## Binary to decimal convert example

16 comments### Free stock trading algorithms

This note describes how record keys are encoded. The encoding is designed such that memcmp can be used to sort the keys into their proper order. A key consists of a table number followed by a list of one or more SQL values. Each SQL value in the list has one of the following types: NULL, numeric, text, or binary. Keys are compared value by value, from left to right, until a difference is found. The first difference determines the key order. The table number is a varint that identifies the table to which the key belongs.

To generate the encoding, the SQL values of the key are visited from left to right. Each SQL value generates one or more bytes that are appended to the encoding. The complete key encoding is the concatenation of the individual SQL value encodings, in the same order as the SQL values. Two key encodings are only compariable if they have the same number of SQL values and if corresponding SQL values have the same sort-order. The first byte of a key past the table number will be in the range of 0x This leaves large chunks of key space available for other uses.

For example, the three-byte key 0x00 0x00 0x01 stores the schema cookie for the database as a bit big-endian integer. There are zero or more intervening bytes that encode the text value. The intervening bytes are chosen so that the encoding will sort in the desired collating order.

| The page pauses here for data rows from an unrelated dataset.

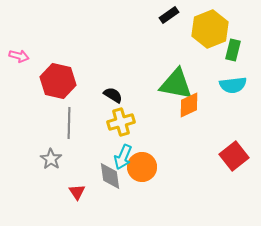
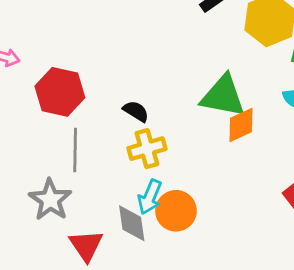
gray star: (51, 159) -> (50, 200), size x1.4
red triangle: (77, 192) -> (86, 245), size x1.5

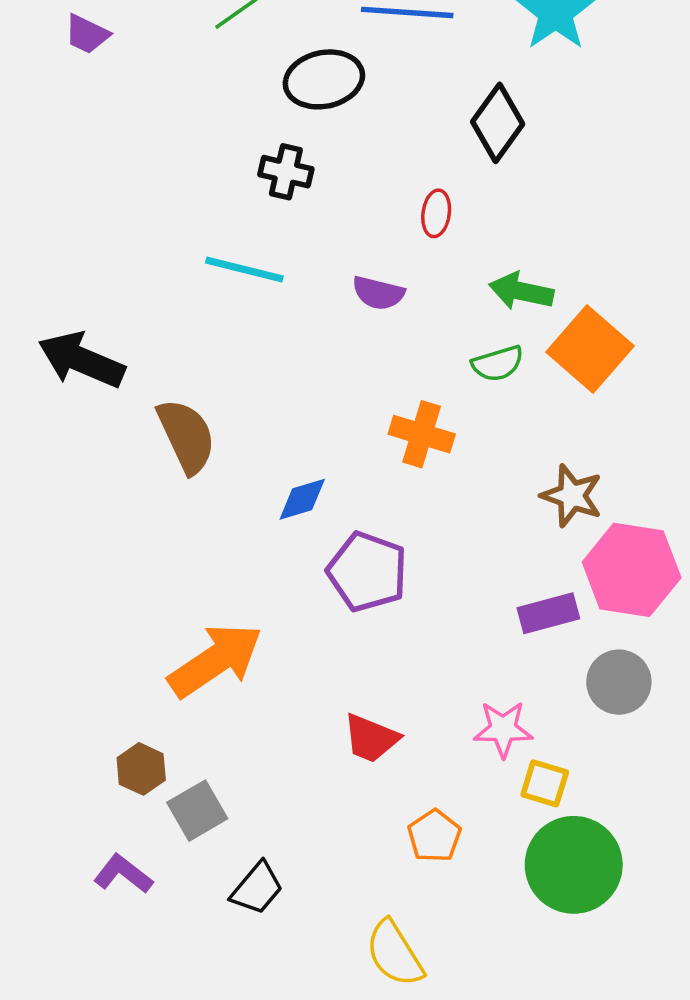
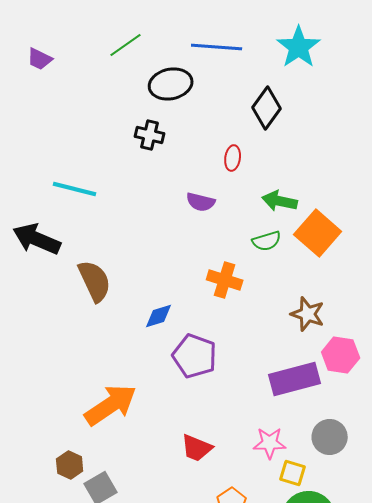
cyan line: (244, 269) -> (75, 189), moved
pink hexagon: (632, 570) -> (341, 355), size x0.7
purple rectangle: (548, 613) -> (295, 379), size x1.5
gray circle: (619, 682) -> (330, 437), moved

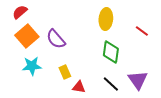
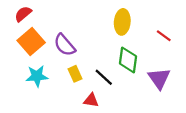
yellow rectangle: (65, 72) -> (75, 74), moved
purple triangle: (138, 80) -> (159, 78), moved
black line: (111, 84) -> (104, 77), moved

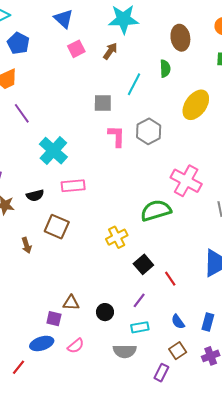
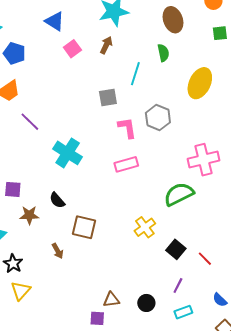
pink cross: (186, 181) -> (204, 160), turned -32
pink rectangle: (73, 186) -> (126, 164), moved
black semicircle: (35, 195) -> (57, 200), turned 72

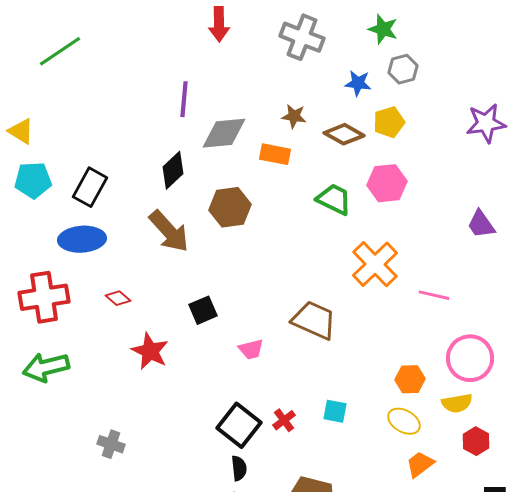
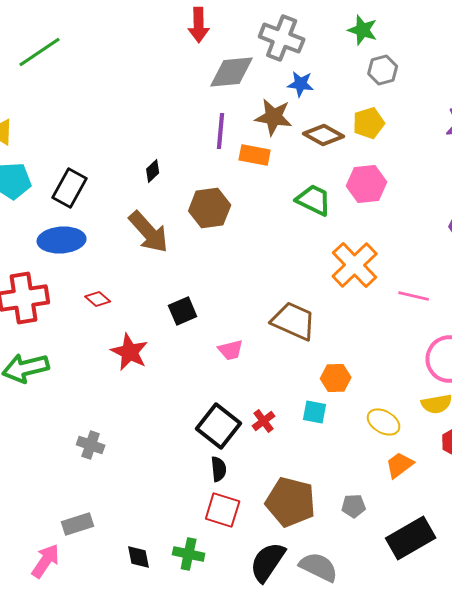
blue star: (358, 83) -> (301, 84), moved
purple line: (184, 99) -> (221, 131), moved
brown star: (294, 116) -> (274, 117), size x1.5
gray diamond: (224, 133) -> (232, 72), moved
black diamond: (173, 170) -> (153, 171), size x0.6
orange hexagon: (410, 379) -> (336, 378), moved

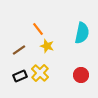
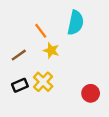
cyan semicircle: (82, 33) -> (76, 23), moved
red circle: (81, 75) -> (91, 93), moved

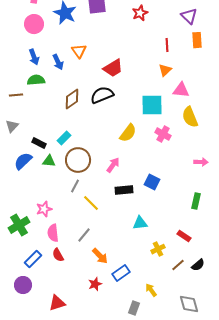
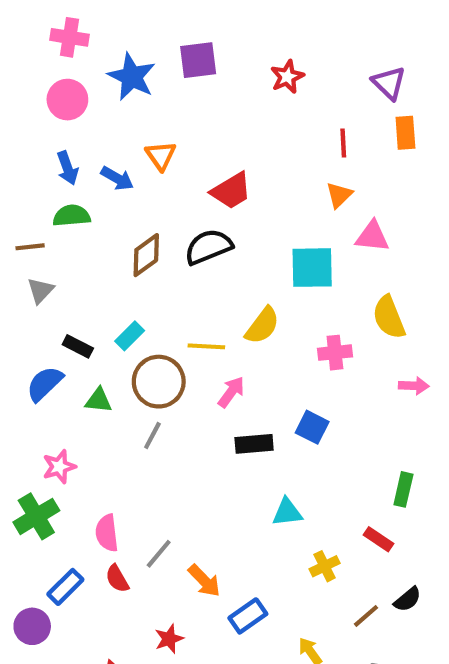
blue arrow: (58, 62) -> (117, 178), turned -35
yellow semicircle: (190, 117) -> (389, 317), moved
gray triangle: (12, 126) -> (40, 290), moved
pink cross: (163, 134) -> (335, 353), moved, turned -35
green triangle: (49, 161) -> (99, 400), moved
green rectangle: (196, 201) -> (403, 489), moved
yellow line: (91, 203) -> (206, 346), moved, turned -42
pink star: (44, 209) -> (59, 467), moved
gray line: (84, 235) -> (159, 554), moved
brown line: (178, 265) -> (366, 616), moved
red star: (95, 284) -> (169, 639), moved
purple circle: (23, 285) -> (32, 626), moved

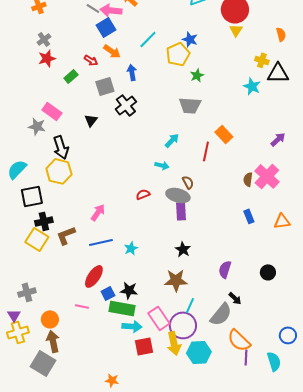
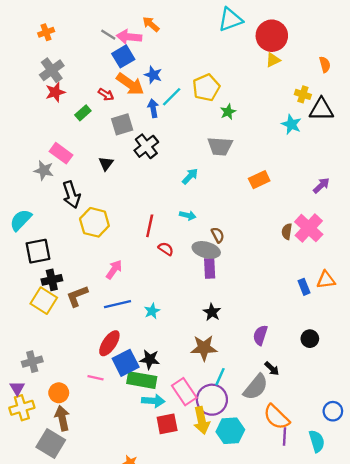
yellow triangle: (236, 30) -> (273, 60), turned 32
gray cross: (44, 39) -> (52, 70), size x1.5
cyan line: (148, 39) -> (172, 97), moved
blue star: (190, 39) -> (153, 75), moved
orange arrow: (112, 51) -> (130, 84), size x1.4
orange rectangle: (224, 134) -> (259, 180), turned -72
cyan arrow: (172, 140) -> (190, 176), moved
red line: (206, 151) -> (150, 226), moved
yellow hexagon: (59, 171) -> (94, 222), moved
red semicircle: (143, 194) -> (166, 249), turned 56
blue rectangle: (249, 216) -> (304, 287), moved
blue square: (108, 293) -> (126, 363), size x1.6

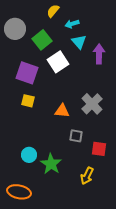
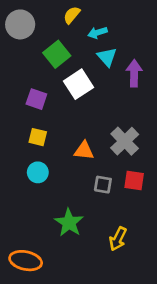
gray circle: (15, 29) -> (20, 24), moved
purple square: (27, 73) -> (36, 99), size x0.7
red square: (99, 149) -> (134, 181), moved
cyan circle: (29, 155) -> (38, 172), moved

The default sequence of bytes is simply UTF8. The intervening bytes may not contain a 0x00 character; the only 0x00 byte allowed in a text encoding is the final byte. Strings must be converted to UTF8 so that equivalent strings in different encodings compare the same and so that the strings contain no embedded 0x00 bytes. In other words, strcmp should be sufficient for comparing two text keys. The text encoding ends in 0x00 in order to ensure that when there are two strings where one is a prefix of the other that the shorter string will sort first.

Binary Encoding The encoding of binaries fields is different depending on whether or not the value to be encoded is the last value the right-most value in the key. There are zero or more intervening bytes that encode the binary value. None of the intervening bytes may be zero. Each of the intervening bytes contains 7 bits of blob content with a 1 in the high-order bit the 0x80 bit. The final byte before the 0x00 contains any left-over bits of the blob content. This alternative encoding is more efficient, but it only works if there are no subsequent values in the key, since there is no termination mark on the BLOB being encoded.

The initial byte of a binary value, 0x25 or 0x26, is larger than the initial byte of a text value, 0x24, ensuring that every binary value will sort after every text value. We assume that numeric SQL values can be both integer and floating point values. If the numeric value is a NaN, then the encoding is a single byte of 0x This causes NaN values to sort prior to every other numeric value.

If the numeric value is a negative infinity then the encoding is a single byte of 0x Since every other numeric value except NaN has a larger initial byte, this encoding ensures that negative infinity will sort prior to every other numeric value other than NaN.

If the numeric value is a positive infinity then the encoding is a single byte of 0x Every other numeric value encoding begins with a smaller byte, ensuring that positive infinity always sorts last among numeric values. If the numeric value is exactly zero then it is encoded as a single byte of 0x Finite negative values will have initial bytes of 0x08 through 0x14 and finite positive values will have initial bytes of 0x16 through 0x For all values, we compute a mantissa M and an exponent E.

The mantissa is a base representation of the value. The exponent E determines where to put the decimal point. Each centimal digit of the mantissa is stored in a byte.

This means that the mantissa will never contain a byte with the value 0x If we assume all digits of the mantissa occur to the right of the decimal point, then the exponent E is the power of one hundred by which one must multiply the mantissa to recover the original value. Value Exponent E Significand M in hex 1. If E is 11 or more, the value is large. For E between 0 and 10, the value is medium. For E less than zero, the value is small.

Large positive values are encoded as a single byte 0x22 followed by E as a varint and then M. Small positive values are encoded as a single byte 0x16 followed by the ones-complement of the varint for -E followed by M. Small negative values are encoded as a single byte 0x14 followed by -E as a varint and then the ones-complement of M. Medium negative values are encoded as a byte 0xE followed by the ones-complement of M.

Large negative values consist of the single byte 0x08 followed by the ones-complement of the varint encoding of E followed by the ones-complement of M. Summary Each SQL value is encoded as one or more bytes. The first byte of the encoding, its meaning, and a terse description of the bytes that follow is given by the following table: This page was generated in about 0.